Kawachi Yoshito, Nakashima Atsuhiro, Toshima Yoshihiro, Kosuga Tomokazu, Imasaka Kenichi, Tomoeda Hiroshi
Department of Cardiovascular Surgery, Clinical Research Institute, National Kyushu Medical Center Hospital, Fukuoka, Japan.
Jpn J Thorac Cardiovasc Surg. 2003 Sep;51(9):438-41. doi: 10.1007/BF02719598.
This report describes 3 aged patients undergoing emergent surgery who refused elective operation for a thoracic aortic aneurysm because of freedom from symptoms attributable to the aneurysm at the time of presentation. A 77-year-old woman with a thoracoabdominal aneurysm 57 mm in diameter at presentation had recurrent hemoptysis 12 months later. A 78-year-old man with a saccular type distal arch aneurysm 64 mm in diameter at presentation was transported with shock and hemothorax 27 months later. Another 82-year-old man with a saccular type distal arch aneurysm 60 mm in diameter at presentation was admitted with severe chest and back pain 36 months later.

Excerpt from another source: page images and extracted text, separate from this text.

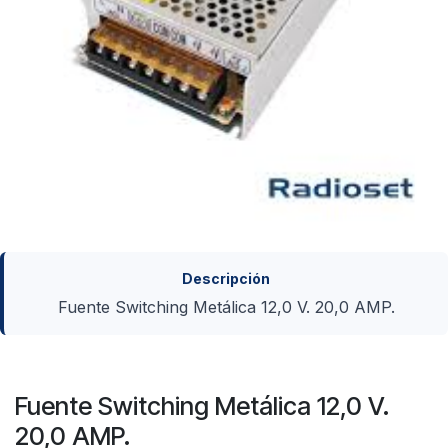
Descripción
Fuente Switching Metálica 12,0 V. 20,0 AMP.
Fuente Switching Metálica 12,0 V.
20,0 AMP.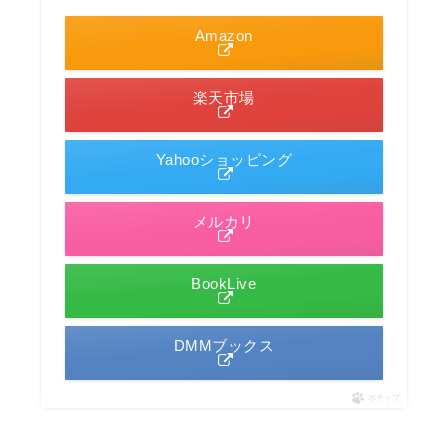
Amazon
楽天市場
Yahooショッピング
メルカリ
BookLive
DMMブックス
ポチップ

All of them underwent tube graft replacements of the aneurysm urgently and were discharged on foot. Aged patients with life-threatening events should not be denied surgical intervention because of excessive operative mortality and morbidity, even if they had previously refused elective surgery.
本报告描述了3例接受急诊手术的老年患者,他们因就诊时动脉瘤无症状而拒绝接受胸主动脉瘤的择期手术。一名77岁女性,就诊时胸腹部动脉瘤直径为57 mm,12个月后出现反复咯血。一名78岁男性,就诊时囊状型远端弓部动脉瘤直径为64 mm,27个月后因休克和血胸而被转运。另一名82岁男性,就诊时囊状型远端弓部动脉瘤直径为60 mm,36个月后因严重的胸痛和背痛入院。他们均紧急接受了动脉瘤的人工血管置换术,并步行出院。即使老年患者之前拒绝接受择期手术,对于有生命危险事件的患者,也不应因手术死亡率和发病率过高而拒绝手术干预。